-- What you should do --
Transcribe the records exactly from the line with "Fim de semana em São Paulo" to the end, both included.
◆ ◆ ◆
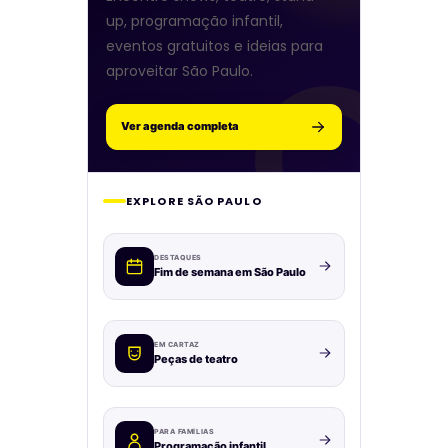
up, programação infantil,
eventos gratuitos e ideias para
aproveitar São Paulo.
Ver agenda completa
EXPLORE SÃO PAULO
DESTAQUES
Fim de semana em São Paulo
EM CARTAZ
Peças de teatro
PARA FAMÍLIAS
Programação infantil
◆ ◆ ◆
-- Solution for this problem --
Fim de semana em São Paulo
EM CARTAZ
Peças de teatro
PARA FAMÍLIAS
Programação infantil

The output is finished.